EXERCISE OBJECTIVE
Unless a line falls after the one with "Etalez cette préparation", retype it exactly from the records below; leave out all pictures.

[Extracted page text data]
● ● ●

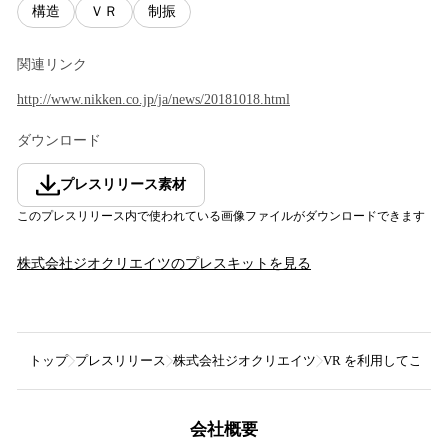
構造
ＶＲ
制振
関連リンク
http://www.nikken.co.jp/ja/news/20181018.html
ダウンロード
プレスリリース素材
このプレスリリース内で使われている画像ファイルがダウンロードできます
株式会社ジオクリエイツ
のプレスキットを見る
トップ
プレスリリース
株式会社ジオクリエイツ
VR を利用してこれ
会社概要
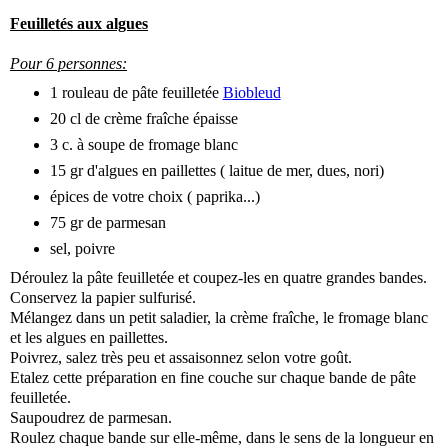
Feuilletés aux algues
Pour 6 personnes:
1 rouleau de pâte feuilletée
Biobleud
20 cl de crème fraîche épaisse
3 c. à soupe de fromage blanc
15 gr d'algues en paillettes ( laitue de mer, dues, nori)
épices de votre choix ( paprika...)
75 gr de parmesan
sel, poivre
Déroulez la pâte feuilletée et coupez-les en quatre grandes bandes.
Conservez la papier sulfurisé.
Mélangez dans un petit saladier, la crème fraîche, le fromage blanc
et les algues en paillettes.
Poivrez, salez très peu et assaisonnez selon votre goût.
Etalez cette préparation en fine couche sur chaque bande de pâte
feuilletée.
Saupoudrez de parmesan.
Roulez chaque bande sur elle-même, dans le sens de la longueur en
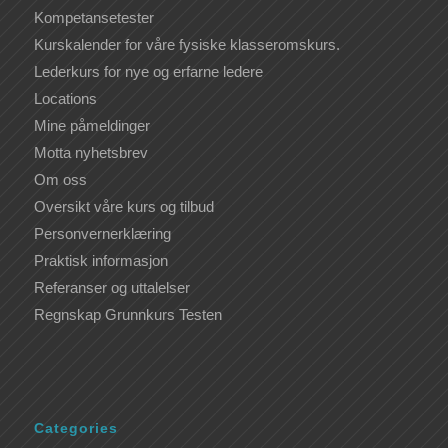
Kompetansetester
Kurskalender for våre fysiske klasseromskurs.
Lederkurs for nye og erfarne ledere
Locations
Mine påmeldinger
Motta nyhetsbrev
Om oss
Oversikt våre kurs og tilbud
Personvernerklæring
Praktisk informasjon
Referanser og uttalelser
Regnskap Grunnkurs Testen
Categories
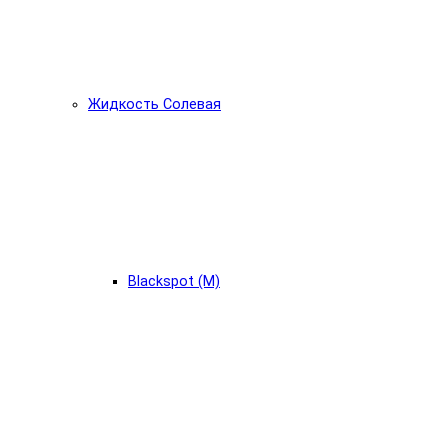
Жидкость Солевая
Blackspot (М)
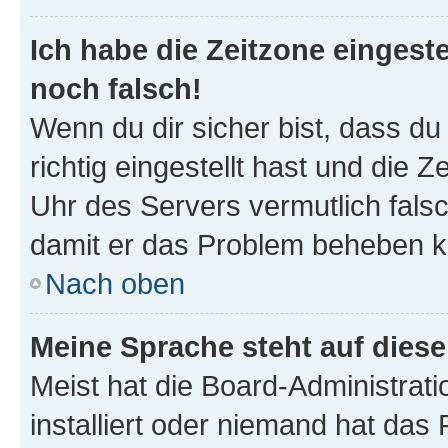
Ich habe die Zeitzone eingeste
noch falsch!
Wenn du dir sicher bist, dass d
richtig eingestellt hast und die Z
Uhr des Servers vermutlich falsc
damit er das Problem beheben k
Nach oben
Meine Sprache steht auf dies
Meist hat die Board-Administrat
installiert oder niemand hat das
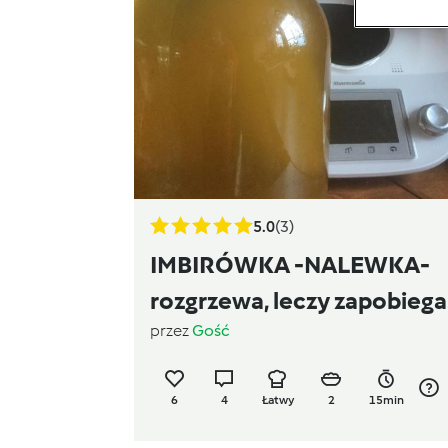
5.0
(3)
IMBIRÓWKA -NALEWKA-
rozgrzewa, leczy zapobiega
przez
Gość
przeziębieniom
6
4
Łatwy
2
15min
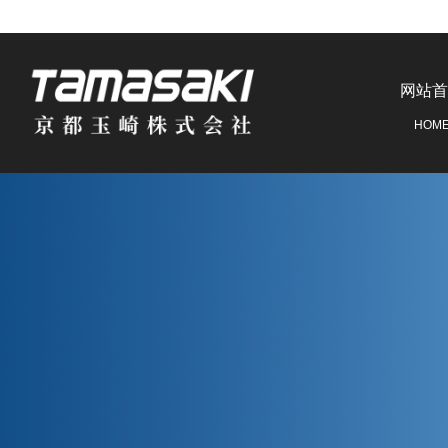
网站首
HOM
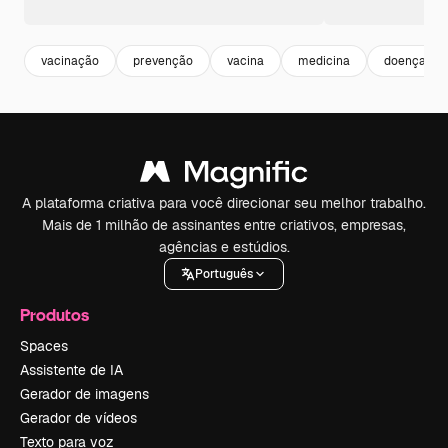
vacinação
prevenção
vacina
medicina
doença
A plataforma criativa para você direcionar seu melhor trabalho.
Mais de 1 milhão de assinantes entre criativos, empresas,
agências e estúdios.
Português
Produtos
Spaces
Assistente de IA
Gerador de imagens
Gerador de vídeos
Texto para voz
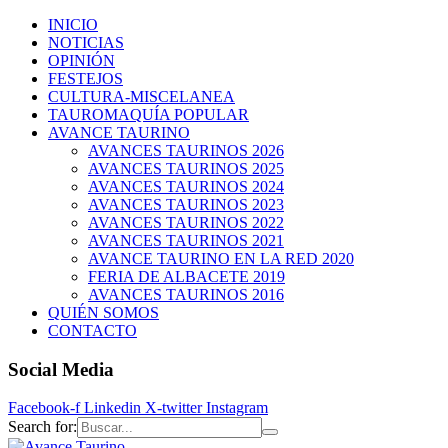
INICIO
NOTICIAS
OPINIÓN
FESTEJOS
CULTURA-MISCELANEA
TAUROMAQUÍA POPULAR
AVANCE TAURINO
AVANCES TAURINOS 2026
AVANCES TAURINOS 2025
AVANCES TAURINOS 2024
AVANCES TAURINOS 2023
AVANCES TAURINOS 2022
AVANCES TAURINOS 2021
AVANCE TAURINO EN LA RED 2020
FERIA DE ALBACETE 2019
AVANCES TAURINOS 2016
QUIÉN SOMOS
CONTACTO
Social Media
Facebook-f
Linkedin
X-twitter
Instagram
Search for:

● ● ●

WRITTEN SOLUTION
構造
ＶＲ
制振
関連リンク
http://www.nikken.co.jp/ja/news/20181018.html
ダウンロード
プレスリリース素材
このプレスリリース内で使われている画像ファイルがダウンロードできます
株式会社ジオクリエイツ
のプレスキットを見る
トップ
プレスリリース
株式会社ジオクリエイツ
VR を利用してこれ
会社概要
Feuilletés aux algues
Pour 6 personnes:
1 rouleau de pâte feuilletée
Biobleud
20 cl de crème fraîche épaisse
3 c. à soupe de fromage blanc
15 gr d'algues en paillettes ( laitue de mer, dues, nori)
épices de votre choix ( paprika...)
75 gr de parmesan
sel, poivre
Déroulez la pâte feuilletée et coupez-les en quatre grandes bandes.
Conservez la papier sulfurisé.
Mélangez dans un petit saladier, la crème fraîche, le fromage blanc
et les algues en paillettes.
Poivrez, salez très peu et assaisonnez selon votre goût.
Etalez cette préparation en fine couche sur chaque bande de pâte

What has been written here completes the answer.